# Problem of the Week Problem E and Solution Take a Seat 3

## Problem

Twelve people are sitting, equally spaced, around a circular table. They each hold a card with a different integer on it. For any two people sitting beside each other, the positive difference between the integers on their cards is no more than $$2$$. The people holding the integers $$5$$ and $$6$$ are seated as shown. The person opposite the person holding the $$6$$ is holding the integer $$x$$. What are the possible values of $$x$$?

## Solution

We will start with the card with the integer $$6$$. We are given that $$5$$ is on one side of the $$6$$. Let $$a$$ be the integer on the other side of the $$6$$.

Since each card contains a different integer and the positive difference between the integers on two cards beside each other is no more than $$2$$, then $$a$$ must be $$4$$, $$7$$, or
$$8$$. We will consider these three cases.

Case 1: $$a=7$$

Since the number on each card is different and we know that someone is holding a card with a $$5$$ and someone is holding a card with a $$6$$, then the integer to the right of the $$7$$ must be $$8$$ or $$9$$. Furthermore, every integer to the right of $$7$$ must be greater than $$7$$. Similarly, the integer to left of $$5$$ is either $$3$$ or $$4$$. Furthermore, any integer to the left of $$5$$ must be less than $$5$$.

Since $$x$$ is both to the right of $$7$$ and to the left of $$5$$, it must be both greater than $$7$$ and less than $$5$$. This is not possible.

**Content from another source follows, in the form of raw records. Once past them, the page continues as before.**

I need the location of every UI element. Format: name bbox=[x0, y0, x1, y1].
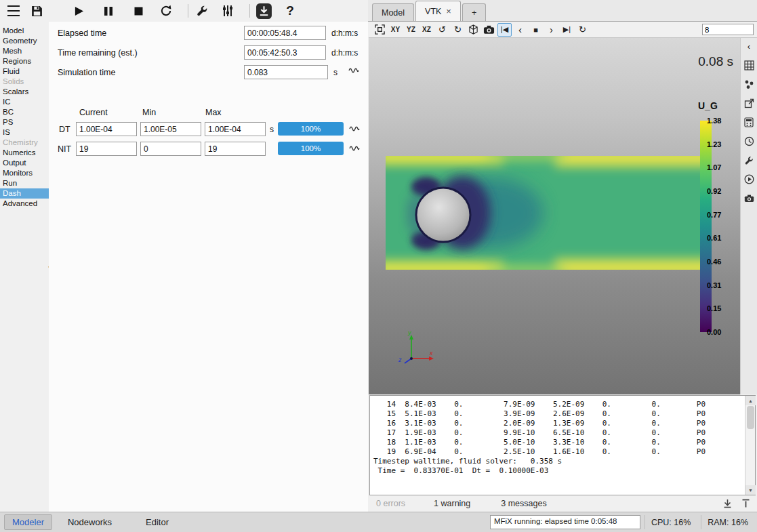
sidebar-item-scalars[interactable]: Scalars bbox=[0, 87, 49, 97]
next-frame-button[interactable]: › bbox=[544, 23, 558, 37]
screenshot-button[interactable] bbox=[482, 23, 496, 37]
nit-min-input[interactable] bbox=[140, 142, 201, 156]
scroll-up-icon[interactable]: ▲ bbox=[745, 396, 756, 405]
stop-playback-button[interactable]: ■ bbox=[529, 23, 543, 37]
plot-simtime-button[interactable] bbox=[347, 64, 361, 77]
last-frame-button[interactable]: ▶| bbox=[560, 23, 574, 37]
sidebar-item-monitors[interactable]: Monitors bbox=[0, 168, 49, 178]
simulation-time-input[interactable] bbox=[244, 65, 328, 79]
tools-button[interactable] bbox=[743, 154, 756, 167]
tab-editor[interactable]: Editor bbox=[138, 515, 176, 529]
pause-button[interactable] bbox=[100, 2, 117, 20]
particles-button[interactable] bbox=[743, 78, 756, 91]
menu-icon[interactable] bbox=[5, 2, 22, 20]
scroll-to-bottom-icon[interactable] bbox=[723, 499, 732, 508]
table-view-button[interactable] bbox=[743, 59, 756, 72]
dt-current-input[interactable] bbox=[76, 122, 137, 136]
snapshot-button[interactable] bbox=[743, 192, 756, 205]
animation-button[interactable] bbox=[743, 173, 756, 186]
export-icon bbox=[744, 98, 754, 108]
scroll-to-top-icon[interactable] bbox=[741, 499, 750, 508]
run-status-field[interactable]: MFiX running: elapsed time 0:05:48 bbox=[490, 515, 640, 529]
rotate-right-button[interactable]: ↻ bbox=[451, 23, 465, 37]
export-view-button[interactable] bbox=[743, 97, 756, 110]
ram-usage: RAM: 16% bbox=[701, 515, 754, 529]
play-button[interactable] bbox=[70, 2, 87, 20]
console-line: 19 6.9E-04 0. 2.5E-10 1.6E-10 0. 0. P0 bbox=[373, 447, 743, 457]
time-remaining-input[interactable] bbox=[244, 45, 326, 60]
options-button[interactable] bbox=[220, 2, 236, 20]
dt-max-input[interactable] bbox=[205, 122, 266, 136]
calculator-button[interactable] bbox=[743, 116, 756, 129]
colorbar-tick: 0.77 bbox=[707, 211, 721, 219]
plot-nit-button[interactable] bbox=[348, 142, 361, 155]
dt-row-label: DT bbox=[59, 125, 70, 134]
tab-vtk[interactable]: VTK × bbox=[415, 1, 461, 21]
sidebar-item-model[interactable]: Model bbox=[0, 26, 49, 36]
scroll-down-icon[interactable]: ▼ bbox=[745, 485, 756, 495]
vtk-viewport[interactable]: 0.08 s U_G 1.38 1.23 1.07 bbox=[369, 38, 740, 394]
history-button[interactable] bbox=[743, 135, 756, 148]
xy-view-button[interactable]: XY bbox=[388, 23, 403, 37]
play-circle-icon bbox=[744, 174, 754, 184]
stop-button[interactable] bbox=[130, 2, 146, 20]
export-button[interactable] bbox=[255, 2, 272, 20]
stop-icon: ■ bbox=[533, 26, 538, 34]
settings-button[interactable] bbox=[194, 2, 210, 20]
scrollbar-thumb[interactable] bbox=[747, 406, 754, 429]
messages-count[interactable]: 3 messages bbox=[501, 499, 546, 508]
tab-model[interactable]: Model bbox=[372, 3, 414, 21]
console-line: 18 1.1E-03 0. 5.0E-10 3.3E-10 0. 0. P0 bbox=[373, 438, 743, 447]
sidebar-item-mesh[interactable]: Mesh bbox=[0, 46, 49, 56]
tab-modeler-label: Modeler bbox=[12, 517, 44, 527]
loop-playback-button[interactable]: ↻ bbox=[575, 23, 590, 37]
nit-max-input[interactable] bbox=[205, 142, 266, 156]
time-remaining-label: Time remaining (est.) bbox=[58, 48, 138, 58]
tab-nodeworks[interactable]: Nodeworks bbox=[60, 515, 119, 529]
sidebar-item-run[interactable]: Run bbox=[0, 178, 49, 188]
save-button[interactable] bbox=[28, 2, 45, 20]
cylinder-obstacle bbox=[416, 188, 470, 242]
sidebar-item-geometry[interactable]: Geometry bbox=[0, 36, 49, 46]
frame-number-input[interactable] bbox=[702, 24, 754, 35]
elapsed-time-input[interactable] bbox=[244, 26, 326, 40]
console-scrollbar[interactable]: ▲ ▼ bbox=[745, 396, 755, 495]
warnings-count[interactable]: 1 warning bbox=[434, 499, 470, 508]
perspective-button[interactable] bbox=[466, 23, 480, 37]
collapse-panel-button[interactable]: ‹ bbox=[743, 40, 756, 53]
console-line: Timestep walltime, fluid solver: 0.358 s bbox=[373, 457, 743, 466]
sidebar-item-is[interactable]: IS bbox=[0, 127, 49, 138]
console-line: 14 8.4E-03 0. 7.9E-09 5.2E-09 0. 0. P0 bbox=[373, 400, 743, 409]
colorbar-tick: 1.07 bbox=[707, 163, 721, 171]
sidebar-item-ps[interactable]: PS bbox=[0, 117, 49, 127]
sidebar-item-output[interactable]: Output bbox=[0, 158, 49, 168]
tab-add[interactable]: + bbox=[462, 3, 486, 21]
sidebar-item-advanced[interactable]: Advanced bbox=[0, 199, 49, 209]
sidebar-item-fluid[interactable]: Fluid bbox=[0, 66, 49, 77]
help-button[interactable]: ? bbox=[282, 2, 298, 20]
dt-min-input[interactable] bbox=[140, 122, 201, 136]
close-icon[interactable]: × bbox=[446, 7, 451, 16]
yz-view-button[interactable]: YZ bbox=[404, 23, 418, 37]
fit-view-button[interactable] bbox=[373, 23, 387, 37]
sidebar-item-label: Numerics bbox=[3, 148, 36, 157]
sidebar-item-ic[interactable]: IC bbox=[0, 97, 49, 107]
tab-modeler[interactable]: Modeler bbox=[4, 514, 52, 530]
sidebar-item-numerics[interactable]: Numerics bbox=[0, 148, 49, 158]
plot-dt-button[interactable] bbox=[348, 122, 361, 136]
xz-view-button[interactable]: XZ bbox=[420, 23, 434, 37]
sidebar-item-regions[interactable]: Regions bbox=[0, 56, 49, 66]
sidebar-item-bc[interactable]: BC bbox=[0, 107, 49, 117]
sidebar-item-dash[interactable]: Dash bbox=[0, 188, 49, 199]
previous-frame-button[interactable]: ‹ bbox=[513, 23, 527, 37]
errors-count[interactable]: 0 errors bbox=[376, 499, 405, 508]
solver-console[interactable]: 14 8.4E-03 0. 7.9E-09 5.2E-09 0. 0. P0 1… bbox=[369, 395, 756, 495]
rotate-left-button[interactable]: ↺ bbox=[435, 23, 449, 37]
menu-bar bbox=[7, 5, 20, 7]
column-header-min: Min bbox=[142, 108, 156, 117]
nit-current-input[interactable] bbox=[76, 142, 137, 156]
reset-button[interactable] bbox=[158, 2, 174, 20]
first-frame-button[interactable]: |◀ bbox=[497, 23, 512, 37]
cpu-usage: CPU: 16% bbox=[645, 515, 697, 529]
colorbar-tick: 0.00 bbox=[707, 328, 721, 336]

Therefore, when $$a=7$$, there is no solution for $$x$$.

Case 2: $$a=4$$

Since the number on each card is different and we know that someone is holding a card with a $$5$$ and someone is holding a card with a $$6$$, then the integer to the right of $$4$$ must be $$3$$ or $$2$$. We will look at these two subcases.

• Case 2a: The card with integer $$3$$ is to the right of the card with integer $$4$$.

Notice then that every integer to the right of the $$3$$ must be less than $$3$$. Also the integer to the left of $$5$$ must be $$7$$ and every integer to left of the $$7$$ must be greater than $$7$$. Since $$x$$ is both to the right of $$3$$ and to the left of $$7$$, it must be both greater than $$7$$ and less than $$3$$. This is not possible.

Therefore, when $$a=4$$ and the integer to the right of it is $$3$$, there is no solution for $$x$$.

• Case 2b: The card with integer $$2$$ is to the right of the card with integer $$4$$.

Now, the integer to the left of $$5$$ can be either $$7$$ or $$3$$.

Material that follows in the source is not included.